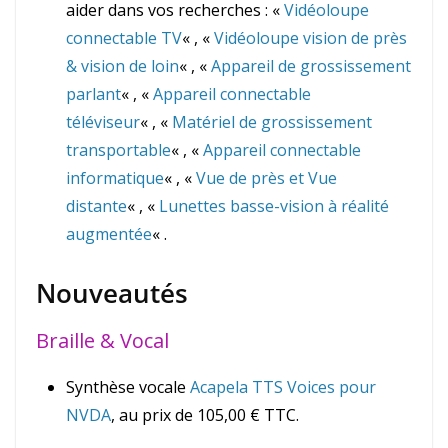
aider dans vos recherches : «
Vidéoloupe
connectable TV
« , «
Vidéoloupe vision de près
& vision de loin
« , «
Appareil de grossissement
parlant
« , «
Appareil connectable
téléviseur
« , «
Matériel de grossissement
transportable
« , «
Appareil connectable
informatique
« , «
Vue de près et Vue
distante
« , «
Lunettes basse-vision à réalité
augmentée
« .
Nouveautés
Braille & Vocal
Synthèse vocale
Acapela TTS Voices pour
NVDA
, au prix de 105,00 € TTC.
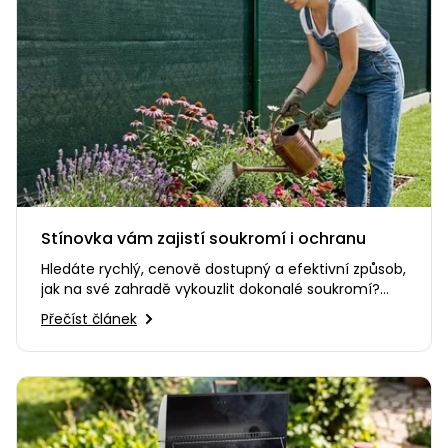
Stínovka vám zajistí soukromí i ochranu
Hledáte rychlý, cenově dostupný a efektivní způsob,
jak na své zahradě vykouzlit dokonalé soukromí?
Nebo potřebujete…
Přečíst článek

### Exercise aim
Using the entries above, transcribe every line from the line containing "Vue de près et Vue" through the line containing "Stínovka vám zajistí soukromí i ochranu". Do not copy pictures.

### The answer
Vue de près et Vue
distante
« , «
Lunettes basse-vision à réalité
augmentée
« .
Nouveautés
Braille & Vocal
Synthèse vocale
Acapela TTS Voices pour
NVDA
, au prix de 105,00 € TTC.
Stínovka vám zajistí soukromí i ochranu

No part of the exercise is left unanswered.